Much of the credit goes to coach Barry Trotz, who won the Jack Adams as NHL Coach of the Year last season. But Trotz probably isn’t the Islanders coach without Lamoriello. The players, many of whom have endured multiple lost seasons and had to worry about tons of off-ice nonsense over the years, have responded to their new leadership with resolve and an adherence to organizational structure that feels both productive and welcome. When Brock Nelson said in a recent media availability that the bosses are “very detail-oriented,” he said it in a way that made it clear that the players appreciate the work that’s being done above them and the guidance they’re being given, which they realize allows them to be more successful on the ice.

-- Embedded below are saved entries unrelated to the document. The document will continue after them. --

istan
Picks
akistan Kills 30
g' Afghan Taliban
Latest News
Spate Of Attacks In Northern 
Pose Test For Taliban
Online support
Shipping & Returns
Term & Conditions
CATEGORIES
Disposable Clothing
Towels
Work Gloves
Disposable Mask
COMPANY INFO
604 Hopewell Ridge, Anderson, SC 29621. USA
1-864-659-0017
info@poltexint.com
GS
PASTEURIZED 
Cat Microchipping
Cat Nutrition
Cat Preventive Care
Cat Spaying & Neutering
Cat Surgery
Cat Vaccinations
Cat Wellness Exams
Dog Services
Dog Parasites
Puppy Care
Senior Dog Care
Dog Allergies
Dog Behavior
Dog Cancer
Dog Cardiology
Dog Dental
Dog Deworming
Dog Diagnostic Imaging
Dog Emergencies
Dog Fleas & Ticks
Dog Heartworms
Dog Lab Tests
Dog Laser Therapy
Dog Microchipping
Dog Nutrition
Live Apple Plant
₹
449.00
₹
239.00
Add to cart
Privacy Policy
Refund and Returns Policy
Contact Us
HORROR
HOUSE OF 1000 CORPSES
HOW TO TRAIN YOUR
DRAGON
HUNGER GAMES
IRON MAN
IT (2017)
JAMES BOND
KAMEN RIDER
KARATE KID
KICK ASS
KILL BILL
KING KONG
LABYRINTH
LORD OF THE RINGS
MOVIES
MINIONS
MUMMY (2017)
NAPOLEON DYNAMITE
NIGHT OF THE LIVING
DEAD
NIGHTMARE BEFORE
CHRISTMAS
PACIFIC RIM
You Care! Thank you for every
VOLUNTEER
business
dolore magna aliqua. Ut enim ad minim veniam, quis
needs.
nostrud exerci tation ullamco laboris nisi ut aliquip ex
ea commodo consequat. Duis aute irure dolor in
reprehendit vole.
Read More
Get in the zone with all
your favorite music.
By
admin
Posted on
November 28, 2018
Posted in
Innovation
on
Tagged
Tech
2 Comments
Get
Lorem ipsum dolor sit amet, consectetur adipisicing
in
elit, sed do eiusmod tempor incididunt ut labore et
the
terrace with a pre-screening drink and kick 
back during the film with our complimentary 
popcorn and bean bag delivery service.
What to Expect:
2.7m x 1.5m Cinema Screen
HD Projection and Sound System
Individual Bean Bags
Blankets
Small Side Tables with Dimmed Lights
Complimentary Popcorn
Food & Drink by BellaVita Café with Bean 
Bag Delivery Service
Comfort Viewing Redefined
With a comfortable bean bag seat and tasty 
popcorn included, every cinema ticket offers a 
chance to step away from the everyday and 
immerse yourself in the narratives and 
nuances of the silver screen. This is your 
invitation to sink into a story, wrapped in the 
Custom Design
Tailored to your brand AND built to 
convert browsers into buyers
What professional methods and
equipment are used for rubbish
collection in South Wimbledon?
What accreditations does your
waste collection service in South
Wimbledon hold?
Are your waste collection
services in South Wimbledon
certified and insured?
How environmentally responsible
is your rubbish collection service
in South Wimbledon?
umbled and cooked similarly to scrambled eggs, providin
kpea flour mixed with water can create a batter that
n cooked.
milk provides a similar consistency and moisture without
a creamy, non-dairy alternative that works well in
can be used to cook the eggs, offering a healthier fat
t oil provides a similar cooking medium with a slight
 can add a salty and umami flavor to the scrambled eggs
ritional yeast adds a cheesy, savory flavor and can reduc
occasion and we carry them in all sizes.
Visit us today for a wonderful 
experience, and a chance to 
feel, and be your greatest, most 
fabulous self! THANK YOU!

That all starts with Lamoriello, who’s known for his “It’s about the logo on the front, not the name on the back,” philosophy that goes back to his days with the New Jersey Devils. That pithy cliche is about holding the players to a certain standard and, more than anything, upholding it so that you’re not letting down the guy next to you. Everything other than winning is secondary and excuses aren’t tolerated. The result is a franchise that operates on a different wavelength than it has at any point in the last quarter century.
His predecessor, Garth Snow - who, it must be said, constructed the majority of the roster that’s currently in the conference final and deserves at least some credit for that - was known for coming into seasons with the goal of, “Just make the playoffs and anything can happen.”
Lou gave up assets around the deadline for Pageau/Greene and gambled letting Lehner go to sign Varlamov. All three paid off, plus the air of confidence and respect he's brought to the org.#Isles aren't where they are without Garth Snow's personnel decisions.
— Arthur Staple (@StapeAthletic) September 13, 2020
Both can be true.
There’s a wide gulf between those two statements, but it illustrates just how far the Islanders have come under Lamoriello that goes beyond whatever trades he made, or didn’t make, over the last 12 months.
Also, adding new awards to the trophy case is always fun.